WESTBROOK- Students at Westbrook High School know that if they want to see substantial gun reform, it is going to take a lot of effort to get their voices heard beyond the National Walkout event earlier this month or the March for our Lives event last week.
On May 15, hours after participating in the walkout to raise awareness about gun violence, urge Congress to take action and honor victims of the Parkland, Florida school shooting, 10 high school students met with District 34 State Representative Drew Gattine and District 25 State Senator Cathy Breen.
Westbrook High School senior Kelly Maguire, one of the event participants, said students and legislators talked about how students can get involved in government, what staff officials are doing about making schools a safer place and how gun laws in Maine compare to other areas of the United States.
Gattine said much of the session centered on how students can more effectively advocate beyond the walkout and be heard both in Augusta and Washington. Breen said students were also curious about Maine’s concealed carry law, which passed in 2015 and a proposed bill that would allow individuals to bring a gun onto school campus when they pick up their children as long as the gun was unloaded, locked away and the individual stays in the vehicle. Breen has testified against it.
The proposal will not gain any more momentum because Democrat State Representative John Martin, of Eagle Lake, has asked the legislative council to kill the bill, which the body did last week.
The chances of substantial gun reform are slim at this point in the legislative session, Breen said. Bills proposed in the second session must get approval from the majority of a 10-member legislative council before they can move forward.
Breen said there are two pieces of proposed legislation that deal with school safety that are more likely to be put into action.

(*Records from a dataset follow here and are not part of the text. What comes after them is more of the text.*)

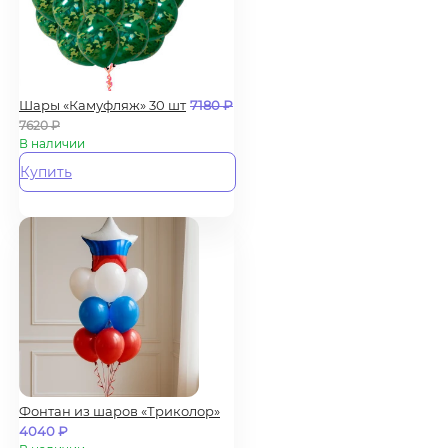
Шары «Камуфляж» 30 шт
7180
₽
7620
₽
В наличии
Купить
Фонтан из шаров «Триколор»
4040
₽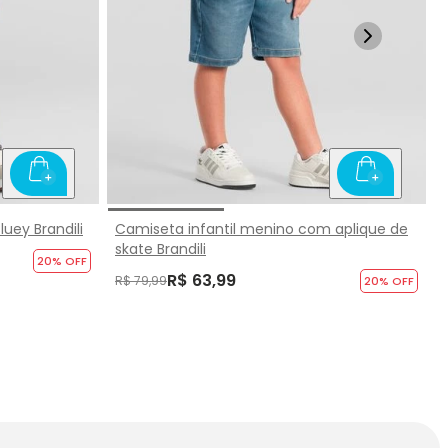
uey Brandili
Camiseta infantil menino com aplique de
skate Brandili
20
% OFF
R$ 63,99
R$ 79,99
20
% OFF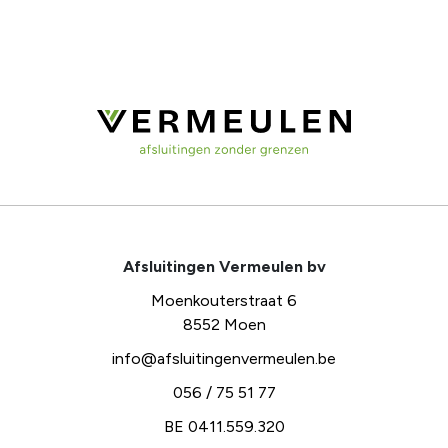
Afsluitingen Vermeulen bv
Moenkouterstraat 6
8552 Moen
info@afsluitingenvermeulen.be
056 / 75 51 77
BE 0411.559.320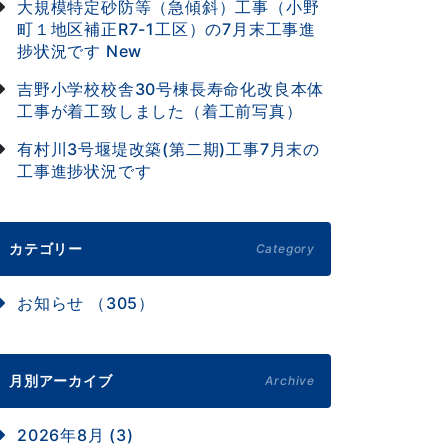
大規模特定砂防等（急傾斜）工事（小野
町１地区補正R7-1工区）の7月末工事進
捗状況です
New
吉野小学校校舎30号棟長寿命化改良本体
工事が着工致しました（着工前写真）
有村川3号堰堤改築(第二期)工事7月末の
工事進捗状況です
カテゴリー
Category
お知らせ （305）
月別アーカイブ
Archive
2026年8月 (3)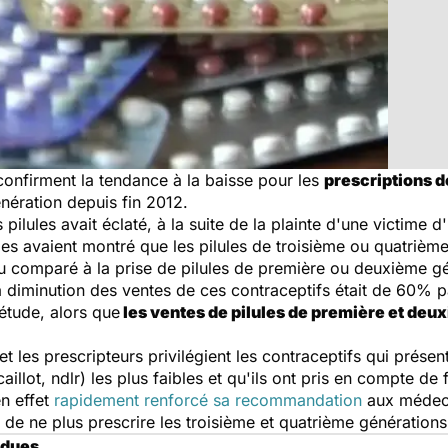
onfirment la tendance à la baisse pour les
prescriptions 
nération depuis fin 2012.
pilules avait éclaté, à la suite de la plainte d'une victime 
des avaient montré que les pilules de troisième ou quatrièm
 comparé à la prise de pilules de première ou deuxième gé
la diminution des ventes de ces contraceptifs était de 60% pa
étude, alors que
les ventes de pilules de première et deu
les prescripteurs privilégient les contraceptifs qui présen
llot, ndlr) les plus faibles et qu'ils ont pris en compte d
en effet
rapidement renforcé sa recommandation
aux médecin
de ne plus prescrire les troisième et quatrième générations
ndues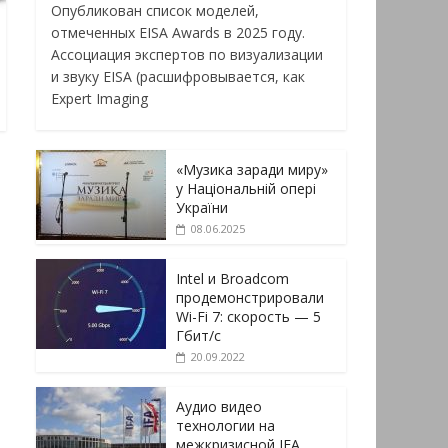
Опубликован список моделей,
отмеченных EISA Awards в 2025 году.
Ассоциация экспертов по визуализации
и звуку EISA (расшифровывается, как
Expert Imaging
«Музика заради миру»
у Національній опері
України
08.06.2025
Intel и Broadcom
продемонстрировали
Wi-Fi 7: скорость — 5
Гбит/с
20.09.2022
Аудио видео
технологии на
межкризисной IFA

District 28 State Senator Mark Dion, who represents part of Westbrook, has proposed LR 2943, “An Act To Create a Community Protection Order,” which would allow people to get a judge’s injunction to temporarily remove guns (for up to 21 days) from family members.
“After the Parkland high school shooting, we’re all searching for a way forward that protects our children while respecting responsible firearm ownership. Today, I am introducing legislation to create Community Protection Orders that will authorize a court to order the surrender of firearms linked to a person, identified as a high-risk individual, who presents a substantial danger to the personal safety of innocent third parties,” Dion, a Democrat, said in a release about the bill. “With the passage of this bill, Maine will add its voice to a growing national consensus that rapid legal intervention, provided by “red flag” statutes, will provide families and public safety officials with a key intervention that will help prevent needless deaths in schools, and in all other public spaces.”
Republican Patrick Corey, a state senator who represents part of Windham in the state senate, has worked with the Sportsman’s Alliance of Maine to propose a bill that would make $20 million in revolving funds available to school districts for security enhancements, facility improvements and collaborative efforts with local law enforcement.
The Department of Public Safety and Department of Education would determine how to fund projects and which ones qualify.
“Funding is really the biggest obstacle to security enhancements at Maine’s K-12 public schools. I strongly believe the Department of Education and the Department of Public Safety are in the best positions to determine these needs,” Corey said. “I feel a real sense of immediacy as I know many Mainers do but without the funding in place, very little can happen.”
“Those are probably the two (pieces of legislation) that stand the best chances. An outright ban or a change in the age limit is not likely to get passed in the legislative screening process,” Breen said.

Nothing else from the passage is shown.